We might remember Pogo and consider whether “the enemy is us!”

The key question, of course, is what to do? Odds are carrying on in an incremental way under the present ground rules will not result in a significant course adjustment regardless of who sits on the new council.

A more opportunistic view is to recognize that real change is usually driven by either a prominent opportunity or a notable crisis, in some cases by a combination of the two. And a persuasive argument can be made that we are presently confronting elements of both. What’s needed is a higher order formula that is citizen-driven. What can set a better course involves defining what we seek as a desirable future and applying that framework as a template for future development.

Let’s therefore assume that we now have a once in a 25-year opportunity to take on such a project. Let’s further assert that willingness and capabilities to do so are present in the community. What might such an effort be aiming towards and how might it be organized?

Definitions of what makes up a great community are relatively easy to come by. Several factors are often cited that go beyond simply a vibrant economy. “Strong leaders with vision and shared purpose, capable of inclusivity and teamwork” is near the top. Closely coupled are “citizens who know the civic story, often sharing a ‘big dream’ and are engaged with its affairs.”

“Effective infrastructures” for education, transportation, housing, medical and other essential services as well as opportunities for recreation and cultural activities are inevitably mentioned.

A “caring community” has also become basic as has a “commitment to sustainability.” These attributes and more are seen to contribute to a community’s social, economic and environmental well being.

At the core of such an enterprise are the values that citizens share about behaviour, the quality of their lives and their collective future.

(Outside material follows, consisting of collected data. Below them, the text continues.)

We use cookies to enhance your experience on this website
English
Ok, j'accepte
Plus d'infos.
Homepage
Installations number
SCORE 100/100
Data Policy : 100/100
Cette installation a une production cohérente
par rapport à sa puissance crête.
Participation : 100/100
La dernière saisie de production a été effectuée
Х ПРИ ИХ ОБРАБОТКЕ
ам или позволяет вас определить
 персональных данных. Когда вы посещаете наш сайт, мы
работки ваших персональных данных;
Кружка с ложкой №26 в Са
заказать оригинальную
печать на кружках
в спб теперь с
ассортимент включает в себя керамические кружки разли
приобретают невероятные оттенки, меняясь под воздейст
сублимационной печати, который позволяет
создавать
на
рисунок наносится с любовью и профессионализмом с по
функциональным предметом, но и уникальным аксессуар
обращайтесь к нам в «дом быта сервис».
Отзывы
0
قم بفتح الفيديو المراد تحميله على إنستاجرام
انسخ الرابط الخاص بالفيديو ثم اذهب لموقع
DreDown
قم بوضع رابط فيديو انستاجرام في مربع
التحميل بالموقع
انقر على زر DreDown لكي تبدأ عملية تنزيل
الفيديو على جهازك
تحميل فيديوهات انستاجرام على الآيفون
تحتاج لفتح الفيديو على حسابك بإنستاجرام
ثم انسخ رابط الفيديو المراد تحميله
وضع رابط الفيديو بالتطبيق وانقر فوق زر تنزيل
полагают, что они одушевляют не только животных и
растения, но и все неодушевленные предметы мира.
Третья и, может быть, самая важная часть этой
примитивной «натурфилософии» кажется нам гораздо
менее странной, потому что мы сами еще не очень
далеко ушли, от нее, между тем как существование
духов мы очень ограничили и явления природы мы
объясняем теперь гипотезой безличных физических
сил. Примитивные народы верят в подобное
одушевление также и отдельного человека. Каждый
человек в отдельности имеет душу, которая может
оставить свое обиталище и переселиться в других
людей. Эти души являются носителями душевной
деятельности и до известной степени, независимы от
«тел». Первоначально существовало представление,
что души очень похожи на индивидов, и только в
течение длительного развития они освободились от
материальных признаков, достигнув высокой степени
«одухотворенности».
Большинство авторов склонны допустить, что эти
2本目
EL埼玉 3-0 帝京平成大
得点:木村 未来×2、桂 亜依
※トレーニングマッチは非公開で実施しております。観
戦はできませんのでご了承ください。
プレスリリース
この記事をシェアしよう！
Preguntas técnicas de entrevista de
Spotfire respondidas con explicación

Without using values as a touchstone and guide, growth and development usually lacks coherence, becoming ad hoc and incremental. Many communities following such a course have found themselves occupying a different and less satisfying space, incapable of unwinding what they assumed was “progress.”

If enough of us believe this is a good time, perhaps a critical one, to come together in order to map out a desirable future, then I am confident that it can be done. Similar initiatives have been taken elsewhere to great advantage and the process of finding common ground is well known. That is not to suggest that it’s easy, for it usually involves work in advance and a relatively large cross section of people throughout the community willing to suspend judgement and invest their energies for a couple of days in joint pursuit. An ideal time would be in the weeks following the late October election. New council members could participate as citizens but the process in no way should be lead by council or staff. The payoff aimed for would be a charter of sorts, an elaboration of a Desirable Future for NOTL which, while not binding on policy and decision making, would serve as a frame of reference and template for conditioning how we approach issues as well as for guiding future development.

Who is prepared to respond to such a Call; to help wake up our community and plan for its future?